Die koreanische Welle hat die gesamte Welt erfasst. Von Parasite über "Squid Game" bis zu K-Pop-Sensationen wie BTS und Blackpink – südkoreanische Popkultur erfreut sich seit einigen Jahren präzedenzloser Beliebtheit in der westlichen Welt. Sogar der Rewe um die Ecke verkauft plötzlich südkoreanische Lebensmittel und Snacks.
Wie groß die Einflüsse südkoreanischer Kultur auf westliches Entertainment sind, zeigt aktuell auch der phänomenale Erfolg des Animationsfilms KPop Demon Hunters, der seit Juni bei Netflix zu sehen ist und in seiner zehnten Woche immer noch bzw. wieder den ersten Platz der weltweiten Filmcharts des Streamers belegt. Wenn Ihr Kinder unter 14 zu Hause habt, habt Ihr von dem Film bestimmt zumindest schon gehört. KPop Demon Hunters handelt von der dreiköpfigen K-Pop-Girlgroup Huntr/x, die insgeheim ein Doppelleben als Dämonenjägerinnen führt. Zu ihrer größten Herausforderung wird eine rivalisierende Boyband, deren Mitglieder Dämonen sind.
Trotz des Titels und der Handlung handelt es sich bei KPop Demon Hunters um eine rein US-amerikanische Produktion aus dem Hause Sony Pictures Animation, die Talente vor und hinter der Kamera sind jedoch südkoreanischer Abstammung, darunter Ken Jeong (Hangover), Lee Byung-hun (Terminator: Genisys) und "Lost"-Stars Daniel Dae Kim und Yunjin Kim als Originalsprecher:innen von Nebenrollen sowie "Teen Wolf"-Darstellerin Arden Cho als Originalstimme der Protagonistin Rumi. Die Idee für den Film stammt von der kanadischen Co-Regisseurin Maggie Kang, die selbst in Seoul geboren wurde.
Ohne den Südkorea-Hype wäre dieser Film vermutlich nie produziert worden und auch dann hatte Sony Sorgen um sein kommerzielles Potenzial, sodass der Film kurzerhand an Netflix verkauft wurde – eine Entscheidung, die die Verantwortlichen vermutlich längst bereut haben. Denn seit seiner Veröffentlichung wächst der Hype um den Film, der insgesamt fünf Wochen auf Platz 1 der wöchentlichen weltweiten Film-Charts von Netflix verbrachte und in seiner zehnten Woche immer noch mehr Aufrufe verbuchte als in der ersten. Zwar hatte er keinen Blockbuster-Start wie andere Netflix-Riesenhits, hielt sich aber sehr stabil und fügte jede Woche zwischen 22 und 27 Millionen neue Aufrufe hinzu. Diese gelten als größter Erfolgsmaßstab bei Netflix und werden errechnet, indem die Gesamtzahl der gestreamten Stunden eines Films bzw. einer Serienstaffel durch ihre jeweilige Laufzeit geteilt werden.

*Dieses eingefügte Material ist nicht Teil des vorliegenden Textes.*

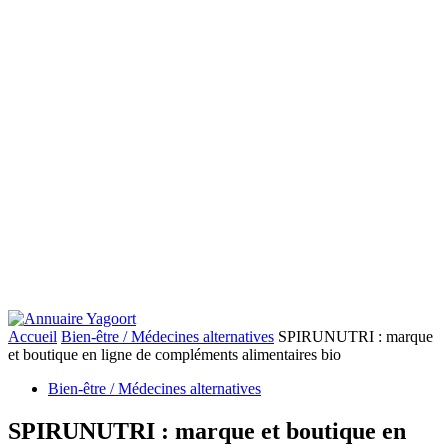
Accueil
Bien-être / Médecines alternatives
SPIRUNUTRI : marque
et boutique en ligne de compléments alimentaires bio
Bien-être / Médecines alternatives
SPIRUNUTRI : marque et boutique en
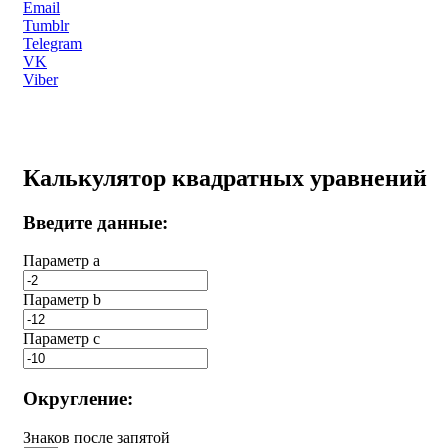
Email
Tumblr
Telegram
VK
Viber
Калькулятор квадратных уравнений
Введите данные:
Параметр a
Параметр b
Параметр с
Округление:
Знаков после запятой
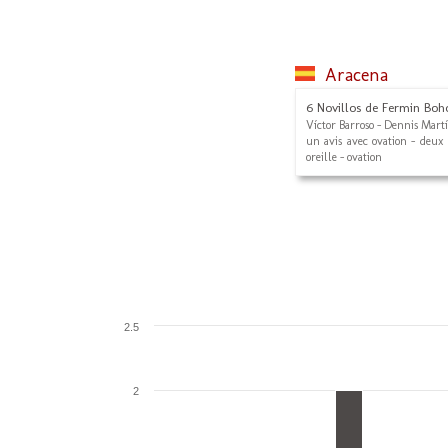
Aracena
6 Novillos de Fermin Boh
Víctor Barroso - Dennis Martí
un avis avec ovation - deux o
oreille - ovation
2.5
2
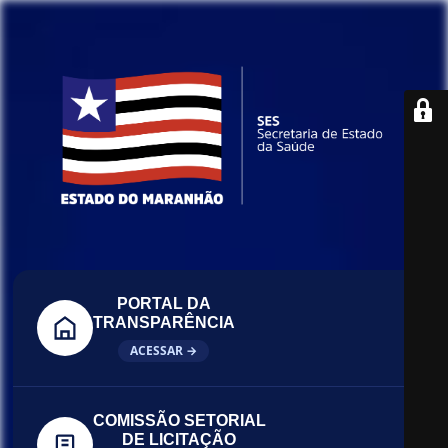
PORTAL DA
TRANSPARÊNCIA
ACESSAR →
COMISSÃO SETORIAL
DE LICITAÇÃO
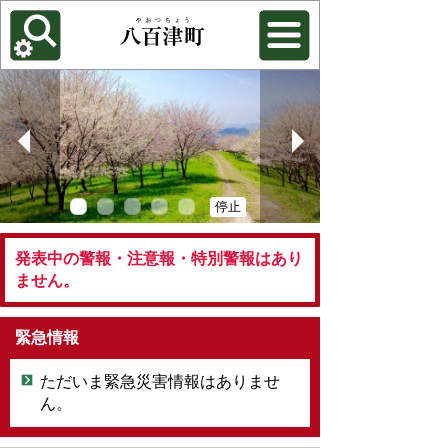
各種機能
背景色を変更する
停止
開始
発表中の警報・注意報・特別警報はあり
ません。
緊急情報
ただいま緊急災害情報はありませ
ん。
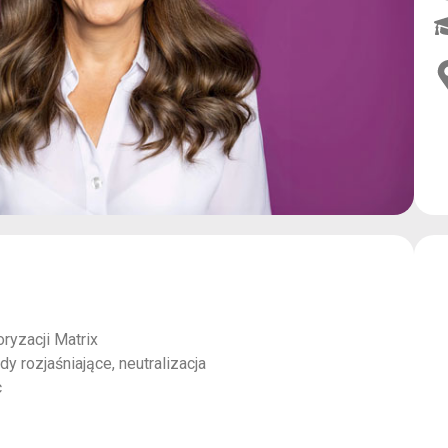
ryzacji Matrix
y rozjaśniające, neutralizacja
c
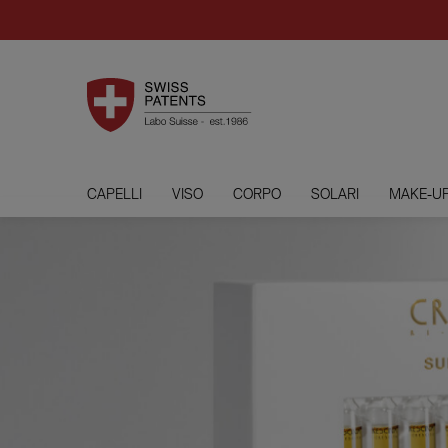
CAPELLI
VISO
CORPO
SOLARI
MAKE-U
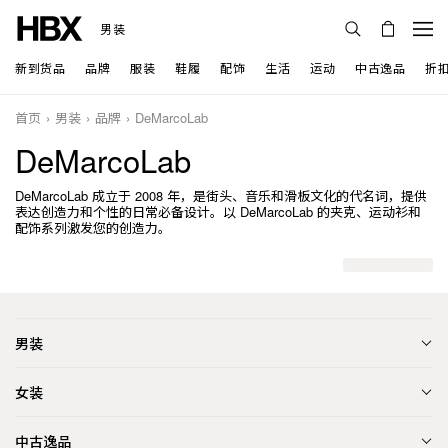
男装
新到货品
品牌
服装
鞋履
配饰
生活
运动
中古逸品
折
首页
男装
品牌
DeMarcoLab
DeMarcoLab
DeMarcoLab 成立于 2008 年，是街头、音乐和滑板文化的代名词，提供
表达创造力和个性的日常必备设计。以 DeMarcoLab 的夹克、运动衫和
配饰系列激发您的创造力。
男装
女装
中古逸品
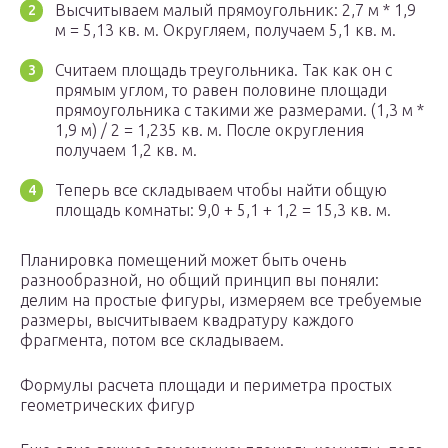
Высчитываем малый прямоугольник: 2,7 м * 1,9
м = 5,13 кв. м. Округляем, получаем 5,1 кв. м.
Считаем площадь треугольника. Так как он с
прямым углом, то равен половине площади
прямоугольника с такими же размерами. (1,3 м *
1,9 м) / 2 = 1,235 кв. м. После округления
получаем 1,2 кв. м.
Теперь все складываем чтобы найти общую
площадь комнаты: 9,0 + 5,1 + 1,2 = 15,3 кв. м.
Планировка помещений может быть очень
разнообразной, но общий принцип вы поняли:
делим на простые фигуры, измеряем все требуемые
размеры, высчитываем квадратуру каждого
фрагмента, потом все складываем.
Формулы расчета площади и периметра простых
геометрических фигур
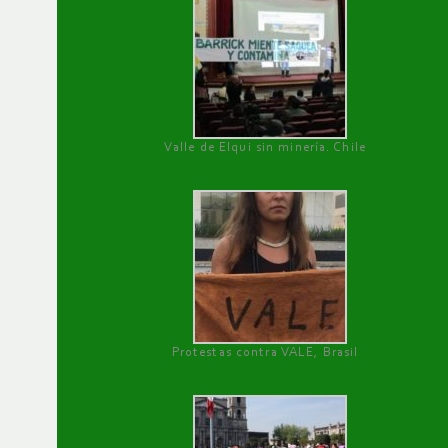
Valle de Elqui sin minería. Chile
Protestas contra VALE, Brasil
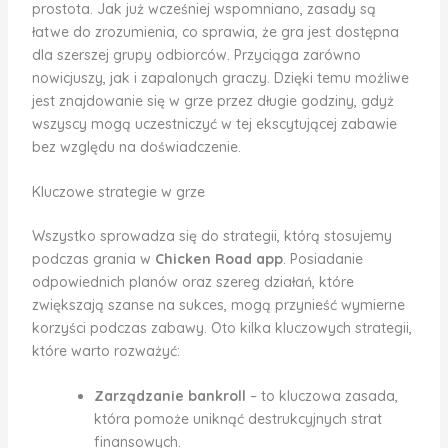
prostota. Jak już wcześniej wspomniano, zasady są
łatwe do zrozumienia, co sprawia, że gra jest dostępna
dla szerszej grupy odbiorców. Przyciąga zarówno
nowicjuszy, jak i zapalonych graczy. Dzięki temu możliwe
jest znajdowanie się w grze przez długie godziny, gdyż
wszyscy mogą uczestniczyć w tej ekscytującej zabawie
bez względu na doświadczenie.
Kluczowe strategie w grze
Wszystko sprowadza się do strategii, którą stosujemy
podczas grania w
Chicken Road app
. Posiadanie
odpowiednich planów oraz szereg działań, które
zwiększają szanse na sukces, mogą przynieść wymierne
korzyści podczas zabawy. Oto kilka kluczowych strategii,
które warto rozważyć:
Zarządzanie bankroll
– to kluczowa zasada,
która pomoże uniknąć destrukcyjnych strat
finansowych.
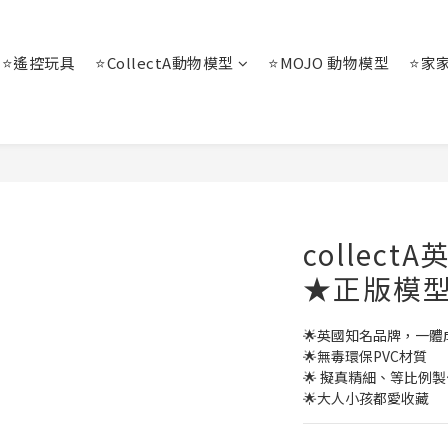
⭐遙控玩具
⭐CollectA動物模型
⭐MOJO 動物模型
⭐家
collec
★正版模
🌟英國知名品牌，一
🌟無毒環保PVC材質
🌟 擬真精細、等比例製
🌟大人小孩都愛收藏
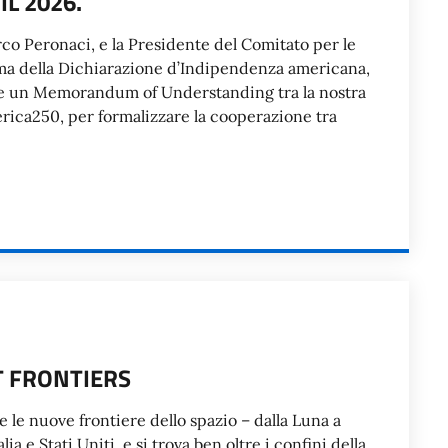
L 2026.
arco Peronaci, e la Presidente del Comitato per le
irma della Dichiarazione d’Indipendenza americana,
enze un Memorandum of Understanding tra la nostra
rica250, per formalizzare la cooperazione tra
XT FRONTIERS
re le nuove frontiere dello spazio – dalla Luna a
 e Stati Uniti, e si trova ben oltre i confini della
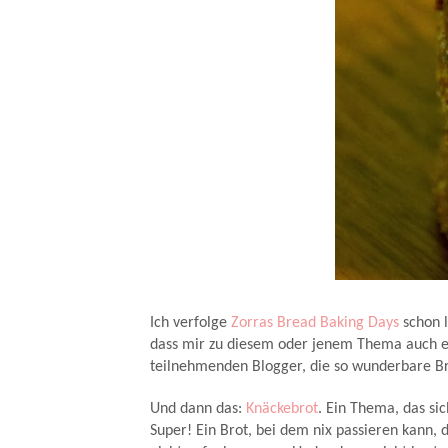
Ich verfolge
Zorras Bread Baking Days
schon 
dass mir zu diesem oder jenem Thema auch et
teilnehmenden Blogger, die so wunderbare 
Und dann das:
Knäckebrot
. Ein Thema, das si
Super! Ein Brot, bei dem nix passieren kann, d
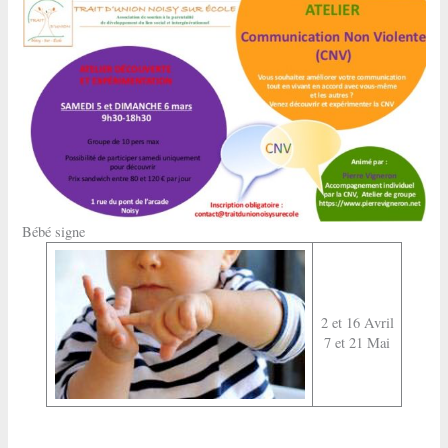
Bébé signe
2 et 16 Avril
7 et 21 Mai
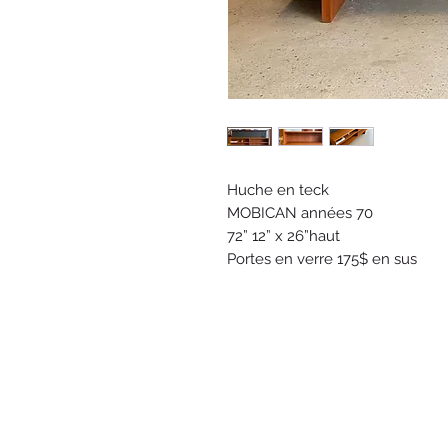
Huche en teck
MOBICAN années 70
72” 12” x 26”haut
Portes en verre 175$ en sus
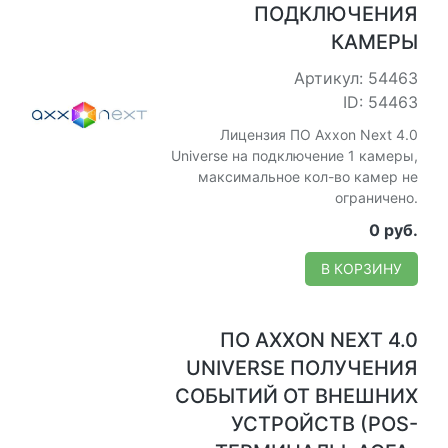
ПОДКЛЮЧЕНИЯ
КАМЕРЫ
Артикул: 54463
ID: 54463
Лицензия ПО Axxon Next 4.0
Universe на подключение 1 камеры,
максимальное кол-во камер не
ограничено.
0 руб.
В КОРЗИНУ
ПО AXXON NEXT 4.0
UNIVERSE ПОЛУЧЕНИЯ
СОБЫТИЙ ОТ ВНЕШНИХ
УСТРОЙСТВ (POS-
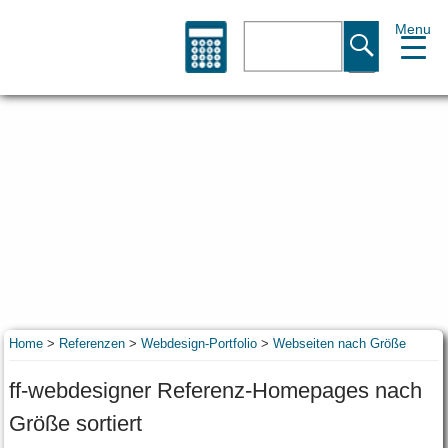
Menu
Suche
Home
>
Referenzen
>
Webdesign-Portfolio
>
Webseiten nach Größe
ff-webdesigner Referenz-Homepages nach
Größe sortiert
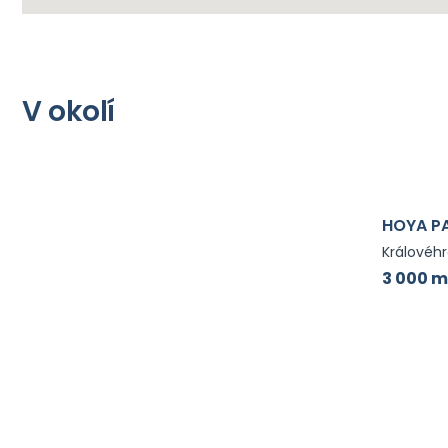
V okolí
HOYA P
Královéhr
3 000 m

Nach zehn Wochen erreichte KPop Demon Hunters einen neuen Meilenstein und löste mit insgesamt 236 Millionen Aufrufen (Views) die Dwayne Johnson/Ryan Reynolds-Actionkomödie Red Notice nach vier Jahren als meistgestreamten Netflix-Film aller Zeiten ab. Red Notice hielt den Rekord mit 230,9 Millionen Aufrufen in den ersten 91 Tagen nach Veröffentlichung. KPop Demon Hunters hat also sogar noch einige Wochen des Erfassungszeitraums vor sich, um den Vorsprung auszubauen und vielleicht als erste Netflix-Produktion überhaupt, ob Film oder Serie, 300 Millionen Aufrufe zu erreichen.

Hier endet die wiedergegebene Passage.